Wednesday, March 18, 2009

Érinn go Bistro!

Bistro Cassis storefrontFor St Patrick's Day, I was invited to a NYFOS concert program, Songs of the Irish Poets, an evening of hard-drinking, hard-living high art. And where did we dine beforehand, you ask? An Irish pub, per chance? Corned beef and cabbage at home first? No. I found myself at yet another French bistro. In my defense, I didn't pick the restaurant, but probably would have ended up there on my own, so I am clearly an accidental traitor to the Irish everywhere.
Bistro Cassis interiorBistro Cassis is on the bohemian Upper West Side with a clientele to match. Lots of tweeds, earth tone knits and earnest social consciousness. Libs, I guess you'd say. I wanted desperately to like this place, but a series of unfortunate events blocked the way. Standing at the bar awaiting my concert date, I had to listen to the bartender and a server slander another diner who was foolish enough to complain about the volume of the music. I'm old school enough to think that those sorts of conversations ought to be conducted beyond the earshot of patrons. It's totally unprofessional and leaves a terrible first impression. Not unlike witnessing drunk, uniformed FDNY officers throwing up in trash cans at Grand Central Terminal after the St Paddy's Day Parade.

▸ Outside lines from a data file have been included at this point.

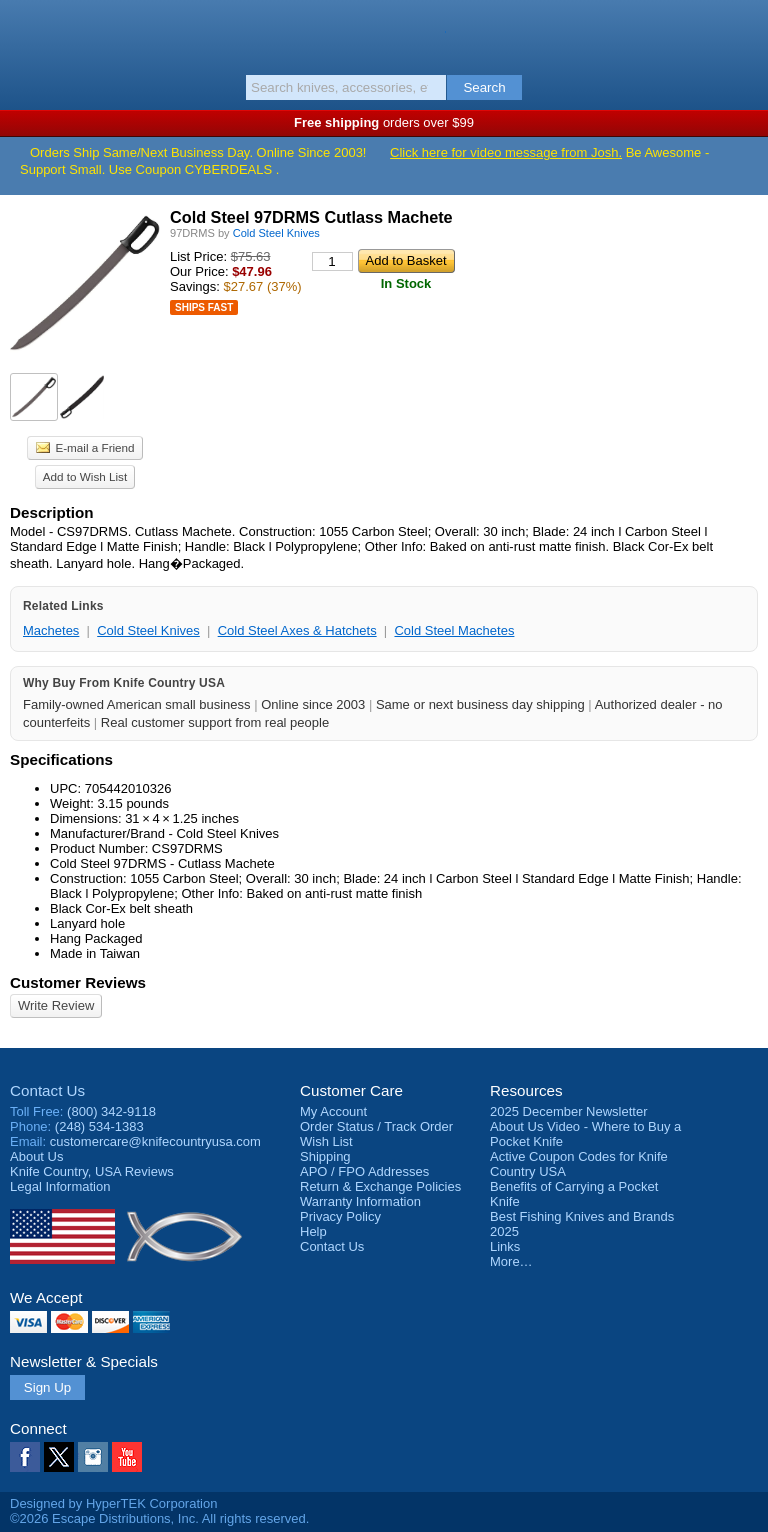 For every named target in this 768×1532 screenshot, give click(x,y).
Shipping (325, 1156)
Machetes (51, 630)
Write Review (56, 1005)
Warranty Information (360, 1201)
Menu (25, 32)
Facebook (25, 1457)
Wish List (326, 1141)
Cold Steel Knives (148, 630)
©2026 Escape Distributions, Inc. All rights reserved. (159, 1518)
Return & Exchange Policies (380, 1186)
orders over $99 (384, 122)
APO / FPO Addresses (364, 1171)
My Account (333, 1111)
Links (505, 1246)
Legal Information (60, 1186)
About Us (36, 1156)
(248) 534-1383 (99, 1126)
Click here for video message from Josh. (506, 152)
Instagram (93, 1457)
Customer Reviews (78, 982)
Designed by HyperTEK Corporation (113, 1503)
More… (511, 1261)
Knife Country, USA (384, 34)
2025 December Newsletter (569, 1111)
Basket (743, 32)
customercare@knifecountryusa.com (155, 1141)
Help (313, 1231)
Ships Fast (204, 307)
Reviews (92, 1171)
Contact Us (47, 1090)
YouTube (127, 1457)
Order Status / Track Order (376, 1126)
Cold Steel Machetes (454, 630)
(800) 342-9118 (111, 1111)
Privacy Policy (340, 1216)
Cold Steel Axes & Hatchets (297, 630) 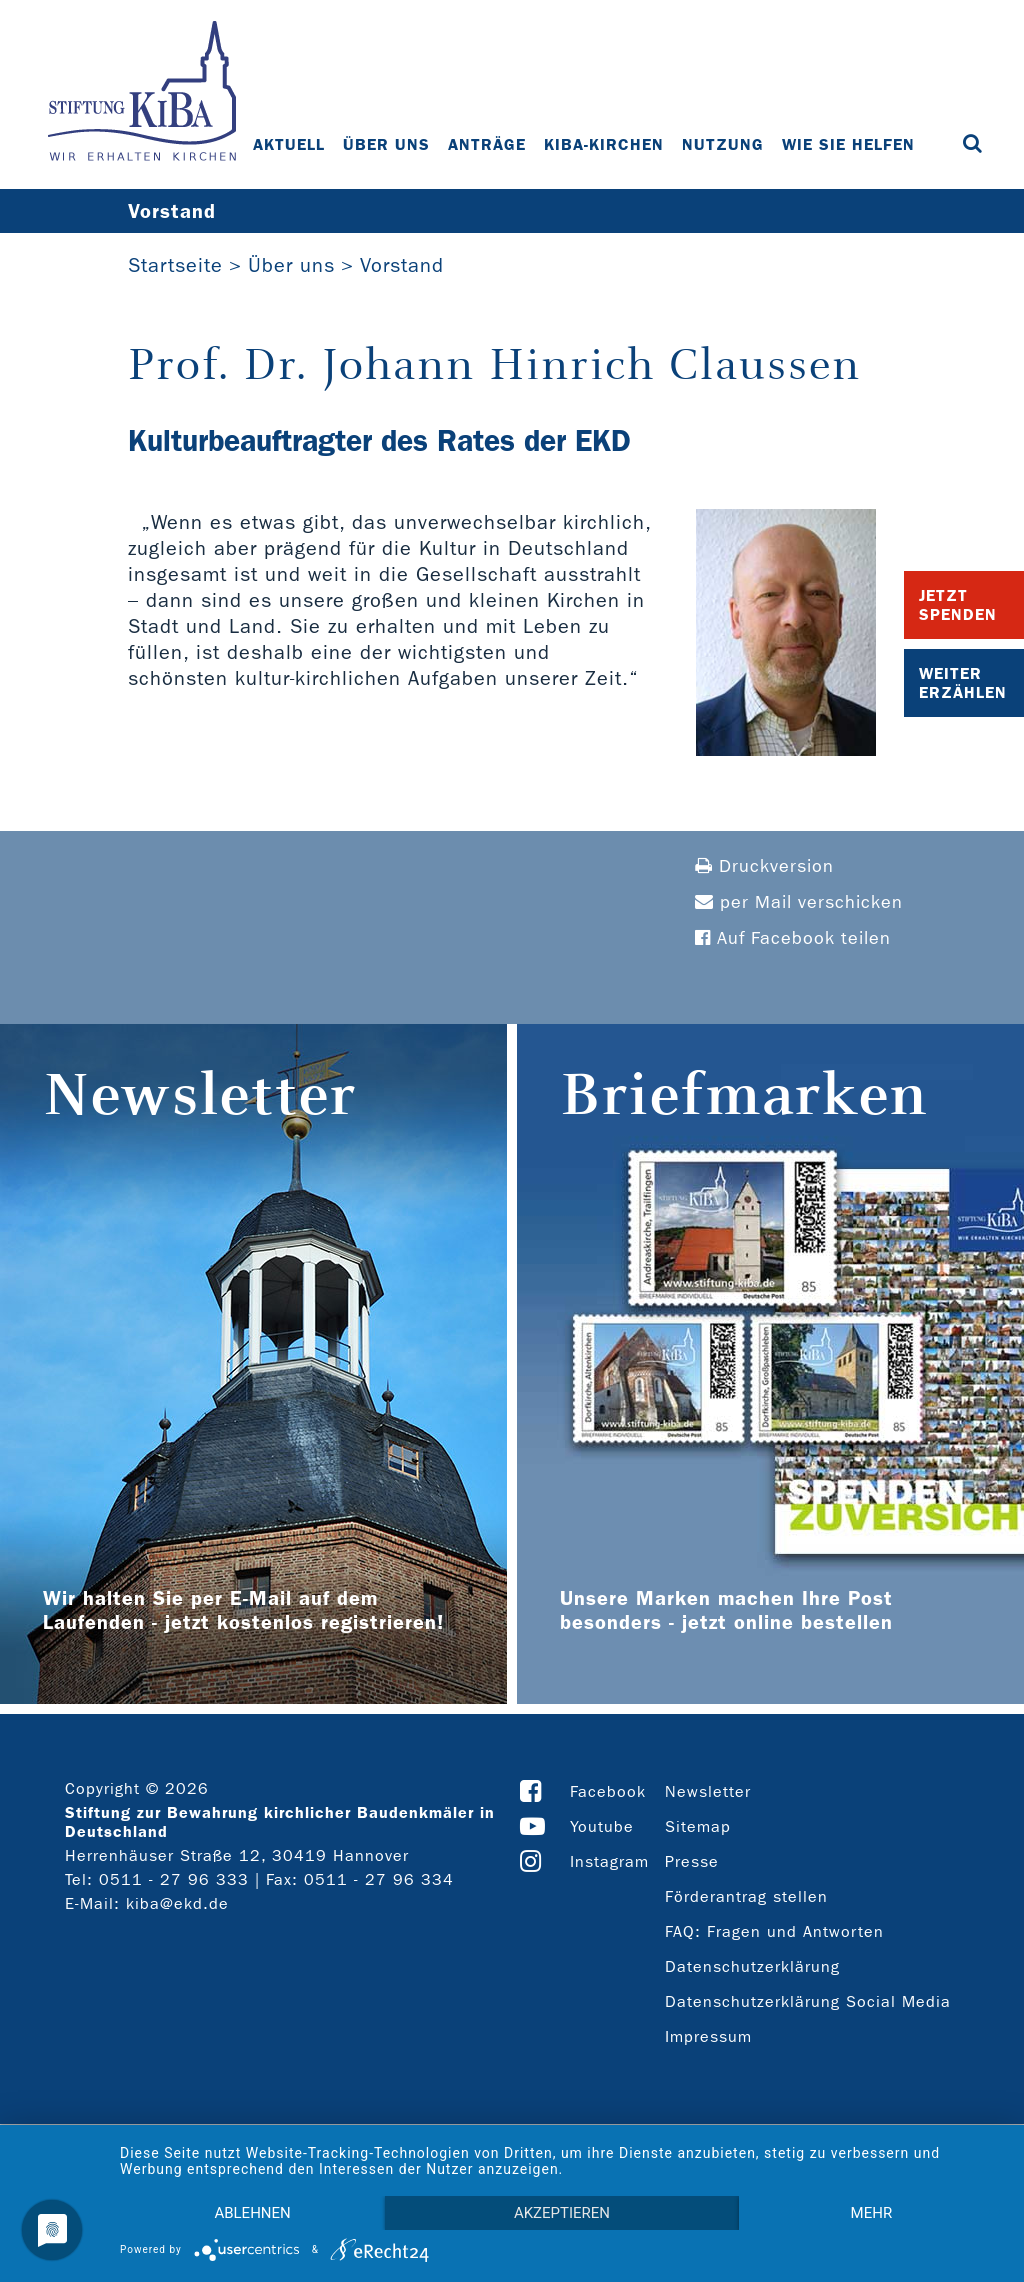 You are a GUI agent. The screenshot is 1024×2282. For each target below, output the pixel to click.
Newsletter (708, 1791)
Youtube (602, 1826)
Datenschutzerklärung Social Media (808, 2001)
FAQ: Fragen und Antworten (774, 1931)
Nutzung (723, 144)
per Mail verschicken (799, 902)
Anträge (487, 144)
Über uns (386, 144)
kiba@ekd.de (177, 1903)
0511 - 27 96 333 (174, 1879)
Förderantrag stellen (746, 1896)
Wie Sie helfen (848, 144)
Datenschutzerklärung (752, 1966)
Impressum (708, 2036)
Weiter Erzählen (963, 683)
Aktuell (289, 144)
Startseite (175, 265)
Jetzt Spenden (958, 605)
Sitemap (698, 1826)
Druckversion (764, 866)
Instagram (609, 1861)
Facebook (608, 1791)
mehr (872, 2213)
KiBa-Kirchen (604, 144)
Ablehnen (252, 2213)
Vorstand (402, 265)
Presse (692, 1861)
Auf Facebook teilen (793, 938)
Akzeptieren (562, 2213) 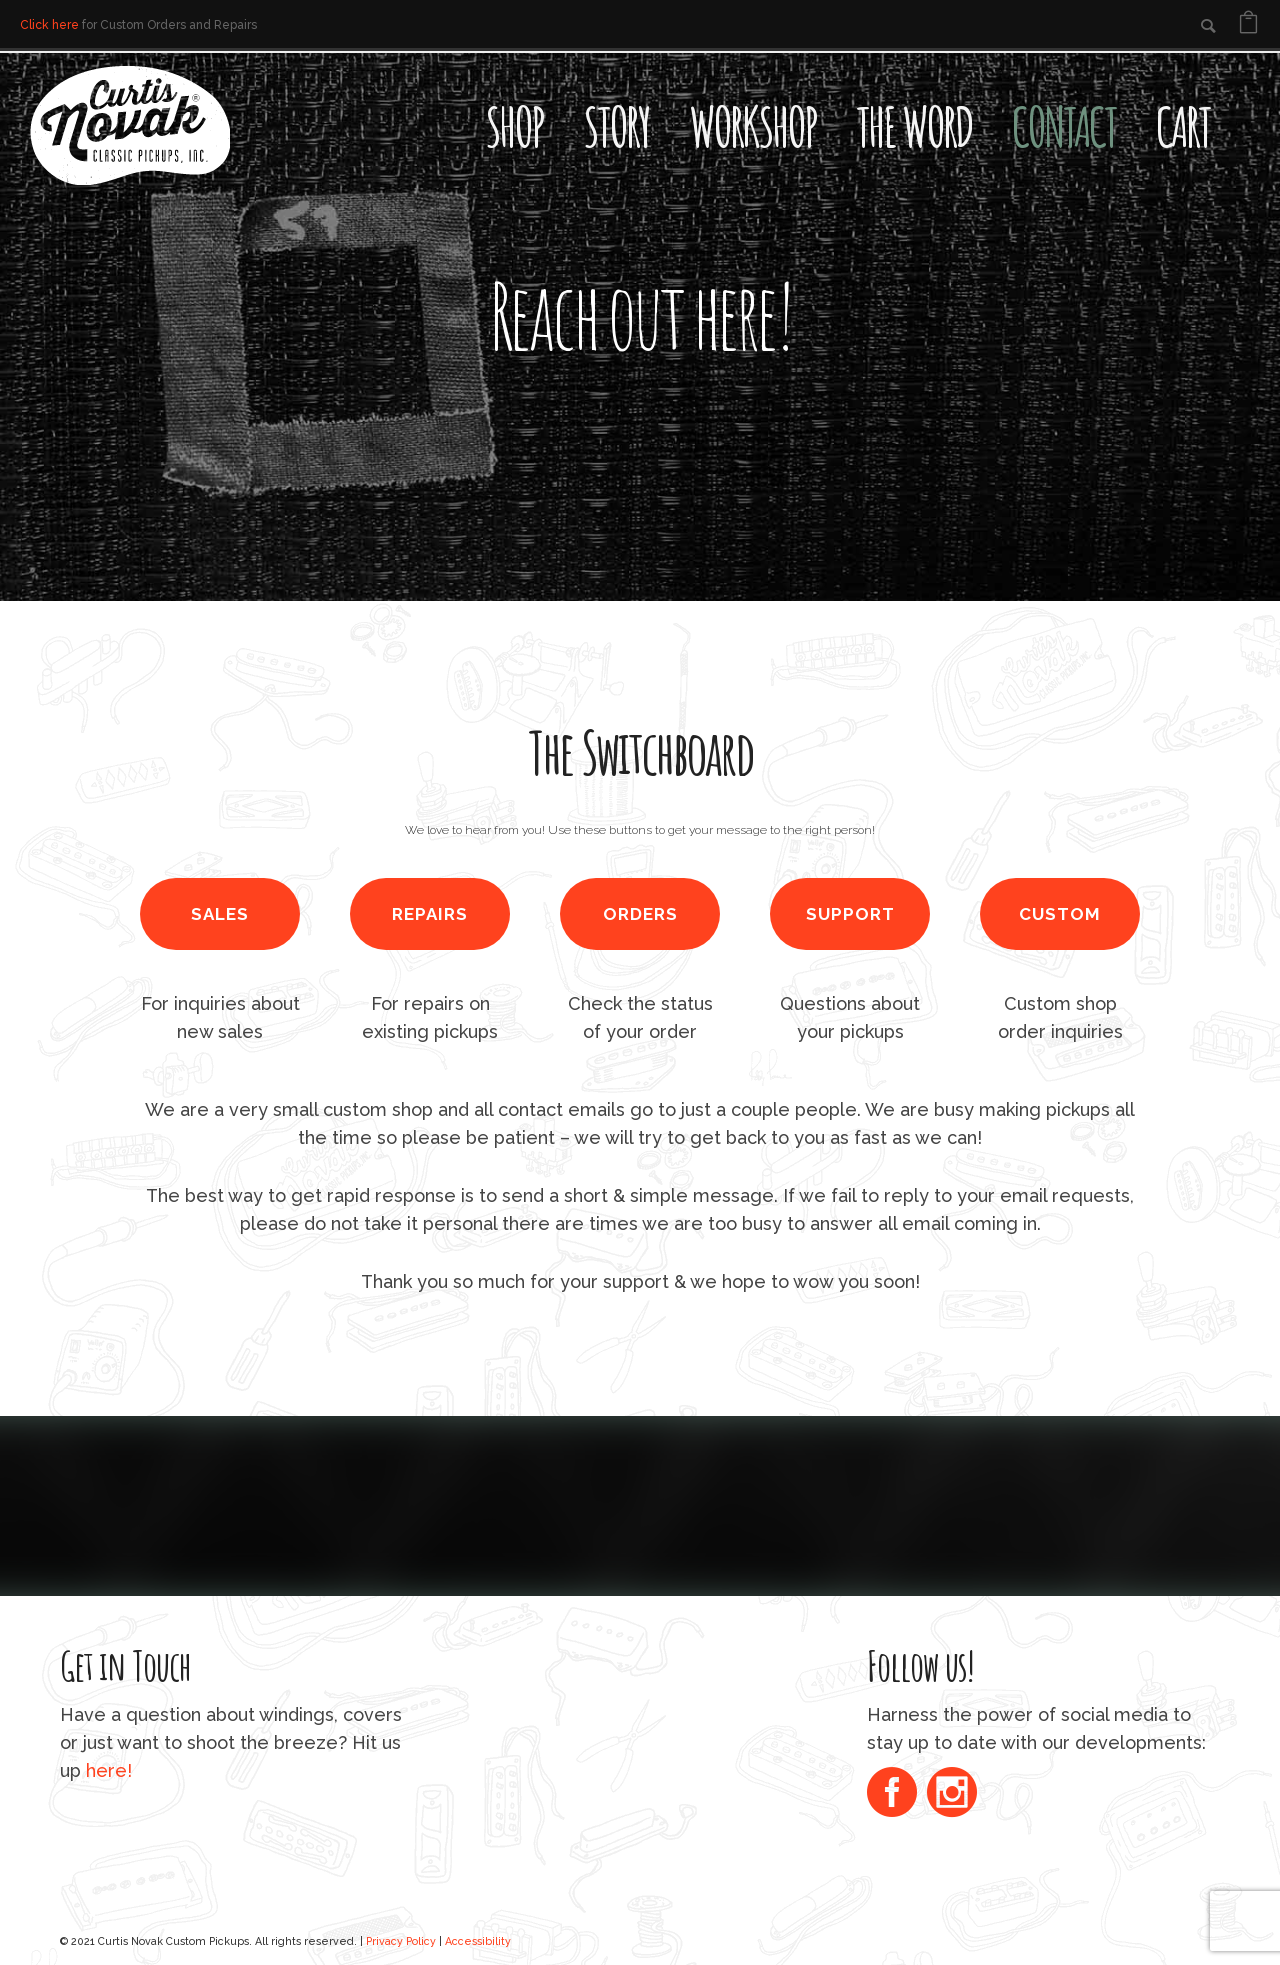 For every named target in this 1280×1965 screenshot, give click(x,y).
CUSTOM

At the table, our server cluelessly interrupted our conversation to ask if we wanted tap or bottled water and then proceeded to pour - not spill - water from a pretty, but obviously cumbersome pewter jug, all over the place, and perilously close to my $400 camera. I didn't detect a lot of remorse in his demeanor afterwards and immediately began an internal blog narrative demonstrative of my displeasure.
Poulet JambonFricassé de Poulet aux Cêpes
The menus were these silly and poorly thought out paper foldouts wrapped around napkins. Clumsy and dumb. I asked our waiter if I could keep mine for later perusal. He assented, and not 15 seconds later whisked it from the table, probably out of habit, but then he wasn't really listening to me, was he.
The food was standard café fare, which is fine. One doesn't go to a bistro looking for haute cuisine. I inadvertently ordered the cheese-stuffed chicken breast for the second time in about a month, and so convinced my dining partner to swap his chicken fricassee for mine. Both dishes were competently prepared with strong sauces, but iffy vegetables. I had already made up my mind about Bistro Cassis, so it was going to take something truly extraordinary from the kitchen to wipe the slate clean. It was never realized.
Bistro Cassis is part of the Reststar Hospitality Group (turn off the volume), which explains it's middle-of-the-road competency and deficiency in luster. I guess regular theatre goers habitually put up with this sort of efficient assembly line dining, but one wonders why.